• _WHAT IS BEING ASKED_
Set down each line of the records once more, precisely, and omit the pictures.

• _TASK INPUT_
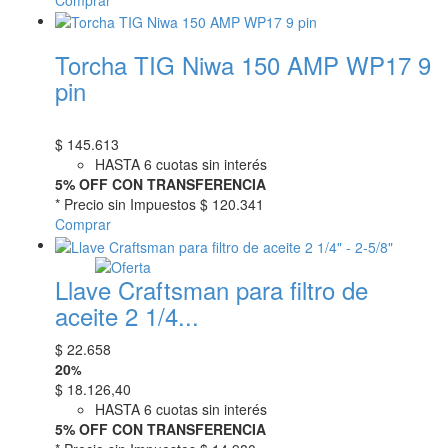
Torcha TIG Niwa 150 AMP WP17 9
pin
$
145.613
HASTA 6 cuotas sin interés
5% OFF CON TRANSFERENCIA
* Precio sin Impuestos
$ 120.341
Comprar
Llave Craftsman para filtro de
aceite 2 1/4...
$
22.658
20
%
$
18.126,40
HASTA 6 cuotas sin interés
5% OFF CON TRANSFERENCIA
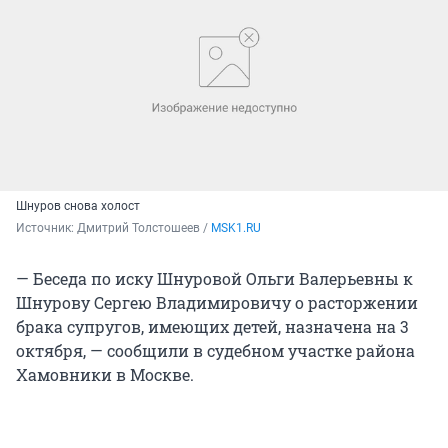
Шнуров снова холост
Источник: 
Дмитрий Толстошеев /
 MSK1.RU
— Беседа по иску Шнуровой Ольги Валерьевны к
Шнурову Сергею Владимировичу о расторжении
брака супругов, имеющих детей, назначена на 3
октября, — сообщили в судебном участке района
Хамовники в Москве.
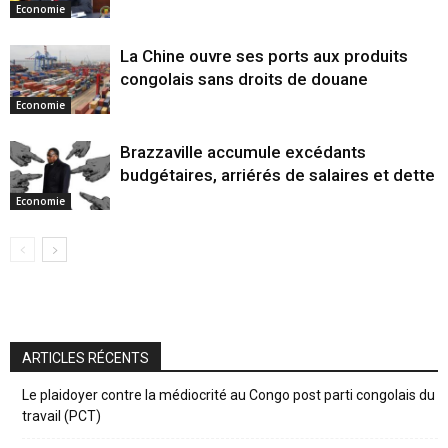
Economie
La Chine ouvre ses ports aux produits
congolais sans droits de douane
Economie
Brazzaville accumule excédants
budgétaires, arriérés de salaires et dette
Economie
ARTICLES RÉCENTS
Le plaidoyer contre la médiocrité au Congo post parti congolais du
travail (PCT)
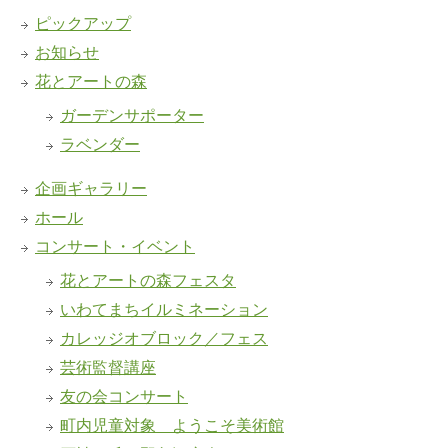
ピックアップ
お知らせ
花とアートの森
ガーデンサポーター
ラベンダー
企画ギャラリー
ホール
コンサート・イベント
花とアートの森フェスタ
いわてまちイルミネーション
カレッジオブロック／フェス
芸術監督講座
友の会コンサート
町内児童対象 ようこそ美術館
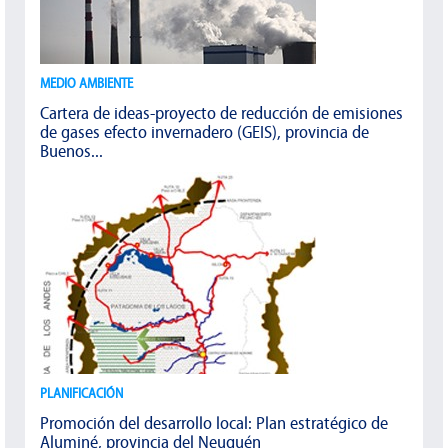
MEDIO AMBIENTE
Cartera de ideas-proyecto de reducción de emisiones
de gases efecto invernadero (GEIS), provincia de
Buenos...
PLANIFICACIÓN
Promoción del desarrollo local: Plan estratégico de
Aluminé, provincia del Neuquén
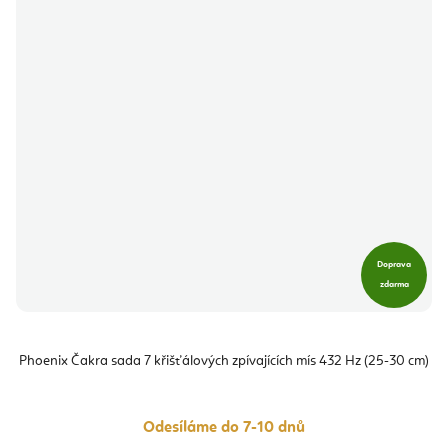
Doprava
zdarma
Phoenix Čakra sada 7 křišťálových zpívajících mís 432 Hz (25-30 cm)
Odesíláme do 7-10 dnů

• _ANSWER TO THIS EXERCISE_
Torcha TIG Niwa 150 AMP WP17 9
pin
$
145.613
HASTA 6 cuotas sin interés
5% OFF CON TRANSFERENCIA
* Precio sin Impuestos
$ 120.341
Comprar
Llave Craftsman para filtro de
aceite 2 1/4...
$
22.658
20
%
$
18.126,40
HASTA 6 cuotas sin interés
5% OFF CON TRANSFERENCIA
Шнуров снова холост
Источник: 
Дмитрий Толстошеев /
 MSK1.RU
— Беседа по иску Шнуровой Ольги Валерьевны к
Шнурову Сергею Владимировичу о расторжении
брака супругов, имеющих детей, назначена на 3
октября, — сообщили в судебном участке района
Хамовники в Москве.
Economie
La Chine ouvre ses ports aux produits
congolais sans droits de douane
Economie
Brazzaville accumule excédants
budgétaires, arriérés de salaires et dette
Economie
ARTICLES RÉCENTS
Le plaidoyer contre la médiocrité au Congo post parti congolais du
travail (PCT)
ピックアップ
お知らせ
花とアートの森
ガーデンサポーター
ラベンダー
企画ギャラリー
ホール
コンサート・イベント
花とアートの森フェスタ
いわてまちイルミネーション
カレッジオブロック／フェス
芸術監督講座
友の会コンサート
町内児童対象 ようこそ美術館
MEDIO AMBIENTE
Cartera de ideas-proyecto de reducción de emisiones
de gases efecto invernadero (GEIS), provincia de
Buenos...
PLANIFICACIÓN
Promoción del desarrollo local: Plan estratégico de
Aluminé, provincia del Neuquén
Doprava
zdarma
Phoenix Čakra sada 7 křišťálových zpívajících mís 432 Hz (25-30 cm)
Odesíláme do 7-10 dnů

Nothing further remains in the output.